A comunidade portuguesa na Polónia manteve-se e mantém-se serena enquanto a guerra ruge aqui ao lado; mesmo quando um míssil-antimíssil desavindo caiu em território polaco tirando a vida a dois malogrados agricultores numa terreola a Sul do território. Foi um momento de tensão em que o cenário que muitos receiam poderia tornar-se realidade, uma guerra total entre a NATO e a Federação Russa. É a Espada de Damocles todos os dias. Putin já jogou todas as cartas que tinha, já ameaçou o Ocidente com o uso das armas nucleares que fazem da Rússia um poderio bélico. Todos sabemos que agora só há o caminho da paz ou o da destruição total já que as ameaças se não forem cumpridas tornam-se apenas retórica.
Inflacja
Como consequência previsível da guerra na Ucrânia a inflação rapidamente chegou. Reflete-se em tudo. Nos bens alimentares, no combustível, na habitação e custos associados. As rendas da habitação passaram a valores absurdos especialmente nos grandes centros urbanos em grande parte devido à especulação e oportunismo com a vaga de refugiados - muitos deles entretanto regressaram ou foram para outros países - e com a quase incessante procura nos primeiros meses do ano.
O conflito trouxe contudo lições e mudanças no poder dos países. A UE e sobretudo a Alemanha ficaram a saber que depender energeticamente da Rússia é catastrófico e países como a Polónia, Roménia e os Estados Bálticos são agora vistos como primordiais na defesa e estanquicidade das fronteiras da NATO e da UE a Leste do continente.
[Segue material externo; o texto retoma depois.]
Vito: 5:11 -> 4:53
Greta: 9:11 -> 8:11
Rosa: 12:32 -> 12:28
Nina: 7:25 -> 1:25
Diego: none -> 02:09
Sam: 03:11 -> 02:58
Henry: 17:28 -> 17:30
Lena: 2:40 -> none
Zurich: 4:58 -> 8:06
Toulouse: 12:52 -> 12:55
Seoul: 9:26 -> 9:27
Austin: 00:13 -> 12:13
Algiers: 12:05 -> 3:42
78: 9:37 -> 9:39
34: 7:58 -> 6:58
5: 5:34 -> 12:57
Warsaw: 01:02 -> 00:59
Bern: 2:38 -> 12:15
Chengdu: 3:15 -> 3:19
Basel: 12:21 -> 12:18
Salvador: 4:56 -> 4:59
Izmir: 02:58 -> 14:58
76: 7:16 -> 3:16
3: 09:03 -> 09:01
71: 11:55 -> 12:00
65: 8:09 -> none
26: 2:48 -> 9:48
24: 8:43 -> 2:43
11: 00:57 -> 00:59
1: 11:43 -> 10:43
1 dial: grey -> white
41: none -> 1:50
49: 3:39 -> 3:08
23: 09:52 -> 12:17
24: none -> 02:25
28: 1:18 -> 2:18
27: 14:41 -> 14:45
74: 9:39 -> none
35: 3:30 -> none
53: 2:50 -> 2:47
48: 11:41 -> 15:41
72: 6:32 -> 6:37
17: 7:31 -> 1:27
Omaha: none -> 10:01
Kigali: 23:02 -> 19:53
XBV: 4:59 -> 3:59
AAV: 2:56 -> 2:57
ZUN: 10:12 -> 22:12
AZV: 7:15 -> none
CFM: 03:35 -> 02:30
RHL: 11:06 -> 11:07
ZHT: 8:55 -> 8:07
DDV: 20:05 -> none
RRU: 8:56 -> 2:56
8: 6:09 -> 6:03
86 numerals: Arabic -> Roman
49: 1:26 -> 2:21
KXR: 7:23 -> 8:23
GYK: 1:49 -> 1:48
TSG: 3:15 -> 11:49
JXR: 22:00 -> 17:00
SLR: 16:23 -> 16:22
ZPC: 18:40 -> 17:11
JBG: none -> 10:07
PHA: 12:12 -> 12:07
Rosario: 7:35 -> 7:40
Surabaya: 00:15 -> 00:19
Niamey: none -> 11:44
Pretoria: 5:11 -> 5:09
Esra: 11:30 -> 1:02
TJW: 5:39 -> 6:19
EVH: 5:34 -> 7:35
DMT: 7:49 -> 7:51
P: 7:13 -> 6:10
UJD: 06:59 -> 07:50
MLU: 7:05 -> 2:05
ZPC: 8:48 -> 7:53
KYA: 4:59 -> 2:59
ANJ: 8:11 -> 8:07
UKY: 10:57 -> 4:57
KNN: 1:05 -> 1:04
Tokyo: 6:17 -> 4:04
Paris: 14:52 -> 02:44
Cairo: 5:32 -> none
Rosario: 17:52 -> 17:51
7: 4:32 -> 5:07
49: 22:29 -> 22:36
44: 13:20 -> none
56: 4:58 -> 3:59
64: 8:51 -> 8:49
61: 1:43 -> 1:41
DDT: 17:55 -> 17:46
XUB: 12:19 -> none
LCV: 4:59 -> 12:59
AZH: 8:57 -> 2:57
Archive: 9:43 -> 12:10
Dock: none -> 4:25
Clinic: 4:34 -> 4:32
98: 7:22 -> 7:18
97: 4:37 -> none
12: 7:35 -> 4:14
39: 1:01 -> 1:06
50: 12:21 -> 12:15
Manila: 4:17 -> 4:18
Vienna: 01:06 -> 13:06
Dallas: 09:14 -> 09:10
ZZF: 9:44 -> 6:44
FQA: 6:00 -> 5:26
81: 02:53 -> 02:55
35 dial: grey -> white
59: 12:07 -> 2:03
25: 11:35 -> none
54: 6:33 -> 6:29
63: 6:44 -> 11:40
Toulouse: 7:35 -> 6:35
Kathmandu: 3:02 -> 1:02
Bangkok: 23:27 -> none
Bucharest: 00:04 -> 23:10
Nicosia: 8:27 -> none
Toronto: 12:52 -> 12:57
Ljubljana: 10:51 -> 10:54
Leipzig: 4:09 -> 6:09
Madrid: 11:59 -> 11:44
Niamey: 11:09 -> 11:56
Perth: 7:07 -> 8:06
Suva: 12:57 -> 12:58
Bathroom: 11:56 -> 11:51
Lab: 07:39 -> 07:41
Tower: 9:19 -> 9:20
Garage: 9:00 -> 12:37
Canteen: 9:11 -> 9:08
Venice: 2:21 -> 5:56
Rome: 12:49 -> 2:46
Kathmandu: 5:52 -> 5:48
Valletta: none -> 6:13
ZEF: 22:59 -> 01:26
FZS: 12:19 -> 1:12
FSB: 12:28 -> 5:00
O Eixo - Alemanha, França, Reino Unido foi profundamente abalado com o Brexit e com a guerra na Ucrânia. O dito "Leste" europeu não pode ser visto apenas como uma amálgama de países que outrora foram países-satélite da URSS mas sim como parte essencial para a estabilidade do velho continente.
Vimos em 2022 partir figuras de craveira do século XX como a Rainha Isabel II e mais recentemente Pelé e tantas outras celebridades como Jô Soares e a cantora Linda de Suza conhecida pela famosa Mala de Cartão e o "salto" para França, fugindo das agruras de um Portugal em ditadura. A vida tem destas coisas, na altura vi o filme biográfico sem imaginar que, também eu, seria um emigrante ainda que em circunstâncias completamente díspares.
Tenhamos esperança num 2023 em que o bom senso e a paz sejam obtidos finalmente. Um bom ano para todos!
A guerra total não é mais a guerra travada por todos os membros de uma comunidade nacional contra os membros de outra. É total... Porque pode muito bem envolver o mundo inteiro.